A natural disaster is a major adverse event resulting from natural processes of the Earth.

WEEK 2

          Droughts                                    Flood                                 Landslide

      Earthquake                        Tornadoes

   Tsunami                                Typhoon

Disaster Resilience City Case Study - Japan

Japan has a notorious earthquake history. About 1,500 earthquakes strike the island nation every year. Minor tremors occur on a nearly daily basis. Deadly quakes are a tragic part of the nation's past.

 

Over the years, the Japanese government has enforced measures to make buildings more resistant to earthquakes in known disaster zones. Households in Japan have been ordered to keep a survival kit consisting of water and food to last a few days, a flashlight, a radio and a first aid kit; and are advised not to position heavy objects where they could easily fall during an earthquake and hamper their response or cause harm.

 

The crisis management of Japan greatly promoted since the government set up a GIS system and a general computer network.

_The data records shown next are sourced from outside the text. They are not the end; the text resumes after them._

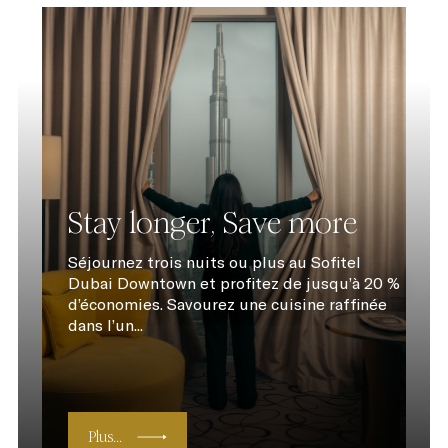
Stay longer, Save more
Séjournez trois nuits ou plus au Sofitel
Dubai Downtown et profitez de jusqu’à 20 %
d’économies. Savourez une cuisine raffinée
dans l’un...
Plus...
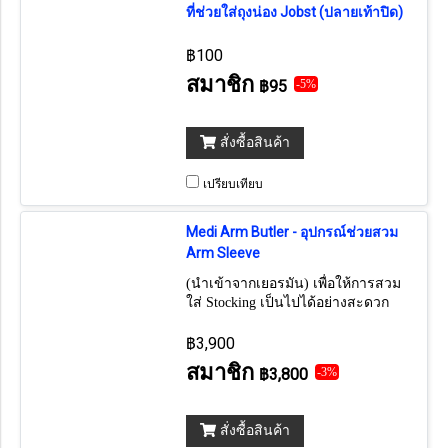
ที่ช่วยใส่ถุงน่อง Jobst (ปลายเท้าปิด)
฿100
สมาชิก
฿95
-5%
สั่งซื้อสินค้า
เปรียบเทียบ
Medi Arm Butler - อุปกรณ์ช่วยสวม
Arm Sleeve
(นำเข้าจากเยอรมัน) เพื่อให้การสวม
ใส่ Stocking เป็นไปได้อย่างสะดวก
และรวดเร็ว
฿3,900
สมาชิก
฿3,800
-3%
สั่งซื้อสินค้า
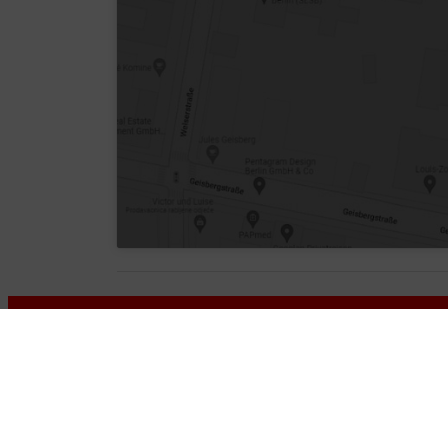
Kontakt
Apotheke zum Alten Teich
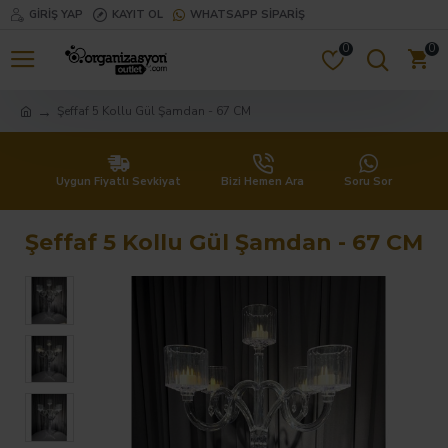
GIRIŞ YAP
KAYIT OL
WHATSAPP SIPARIŞ
0
0
Şeffaf 5 Kollu Gül Şamdan - 67 CM
Uygun Fiyatlı Sevkiyat
Bizi Hemen Ara
Soru Sor
Şeffaf 5 Kollu Gül Şamdan - 67 CM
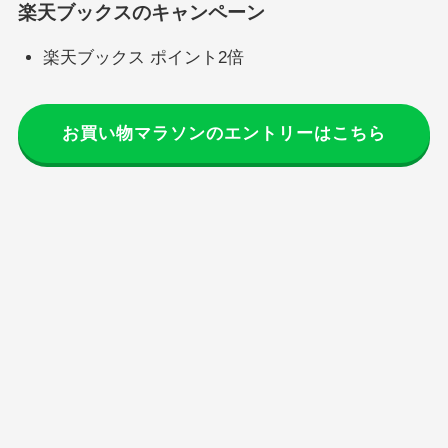
楽天ブックスのキャンペーン
楽天ブックス ポイント2倍
お買い物マラソンのエントリーはこちら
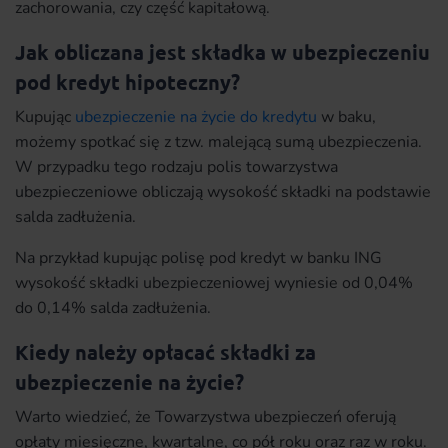
zachorowania, czy część kapitałową.
Jak obliczana jest składka w ubezpieczeniu
pod kredyt hipoteczny?
Kupując
ubezpieczenie na życie do kredytu
w baku,
możemy spotkać się z tzw. malejącą sumą ubezpieczenia.
W przypadku tego rodzaju polis towarzystwa
ubezpieczeniowe obliczają wysokość składki na podstawie
salda zadłużenia.
Na przykład kupując polisę pod kredyt w banku ING
wysokość składki ubezpieczeniowej wyniesie od 0,04%
do 0,14% salda zadłużenia.
Kiedy należy opłacać składki za
ubezpieczenie na życie?
Warto wiedzieć, że Towarzystwa ubezpieczeń oferują
opłaty miesięczne, kwartalne, co pół roku oraz raz w roku.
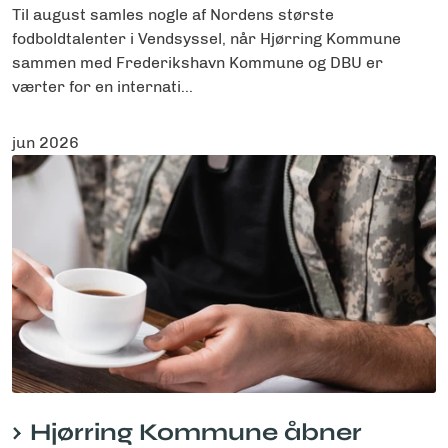
Til august samles nogle af Nordens største
fodboldtalenter i Vendsyssel, når Hjørring Kommune
sammen med Frederikshavn Kommune og DBU er
værter for en internati...
jun 2026
Hjørring Kommune åbner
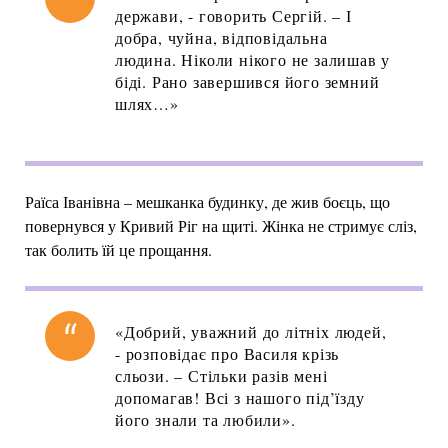
держави, - говорить Сергій. – І
добра, чуйна, відповідальна
людина. Ніколи нікого не залишав у
біді. Рано завершився його земний
шлях…»
Раїса Іванівна – мешканка будинку, де жив боєць, що
повернувся у Кривий Ріг на щиті. Жінка не стримує сліз,
так болить їй це прощання.
«Добрий, уважний до літніх людей,
- розповідає про Василя крізь
сльози. – Стільки разів мені
допомагав! Всі з нашого під’їзду
його знали та любили».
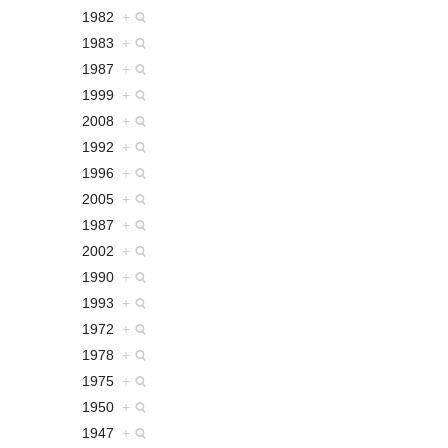
1982
+
1983
+
1987
+
1999
+
2008
+
1992
+
1996
+
2005
+
1987
+
2002
+
1990
+
1993
+
1972
+
1978
+
1975
+
1950
+
1947
+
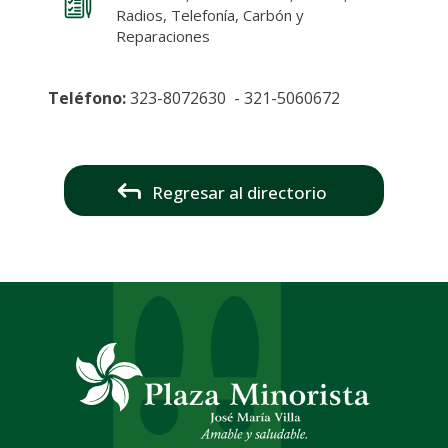
Radios, Telefonía, Carbón y
Reparaciones
Teléfono:
323-8072630 - 321-5060672
Regresar al directorio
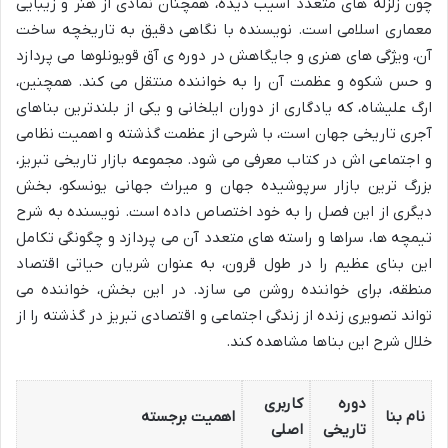
چون زلزله های متعدد آسیب دیده، همچنان نمادی از هنر و زیبایی
معماری اسلامی است. نویسنده با نگاهی دقیق به تاریخچه ساخت
آن، ویژگی های هنری و جایگاهش در دوره ی آق قویونلوها می پردازد
و حس شکوه و عظمت آن را به خواننده منتقل می کند. همچنین،
ارگ علیشاه، که یادگاری از دوران ایلخانی و یکی از بلندترین بناهای
آجری تاریخی جهان است، با شرحی از عظمت گذشته و اهمیت نظامی
و اجتماعی اش در کتاب معرفی می شود. مجموعه بازار تاریخی تبریز،
بزرگ ترین بازار سرپوشیده جهان و میراث جهانی یونسکو، بخش
دیگری از این فصل را به خود اختصاص داده است. نویسنده به شرح
تیمچه ها، سراها و راسته های متعدد آن می پردازد و چگونگی تکامل
این بنای عظیم را در طول قرون، به عنوان شریان حیاتی اقتصاد
منطقه، برای خواننده روشن می سازد. در این بخش، خواننده می
تواند تصویری زنده از زندگی اجتماعی و اقتصادی تبریز در گذشته را از
خلال شرح این بناها مشاهده کند.
دوره
کاربری
نام بنا
اهمیت برجسته
تاریخی
اصلی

This system contains different subsystems to operate all disaster related functions from prevention before the disaster to damage evaluation after it. This warning system had a considerable role in Tohoku 2011 earthquake to reduce losses and save lives.

 

Earthquakes don't kill people. People's houses in the midst of earthquakes kill people. The vast majority of fatalities from earthquakes large or small come from buildings, or parts of buildings, falling on people.

 

 

 

 

The Earthquake-Proof Homes

Levitating House

 

 

 

 

 

 

 

 

That's the general idea developed by the Japanese company Air Danshin. The product of inventor Shoichi Sakamoto, the house sits, during more stable times, on a deflated air bag. When sensors feel a tremor, they switch on a compressor within a second. The compressor pumps air into an airbag, inflating it within a few more seconds, and ultimately lifting the entire house a good three centimeters off its supposedly earthquake-proof concrete foundation. There the structure will hover, its inhabitants able to casually go about their business, for the duration of the quake. Then the airbag deflates and the house gently settles back down.

 

The company built such a house on a "shake table" and equipped it with a few inhabitants, some furniture, and a couple of glasses of wine. When the mock tremors hit, in front of a rapt, hardhat-outfitted audience, the denizens hardly noticed, and not a drop of wine was spilled. The system will be added to new, otherwise typically built homes of an appropriate weight, and can be retrofitted to existing structures as well.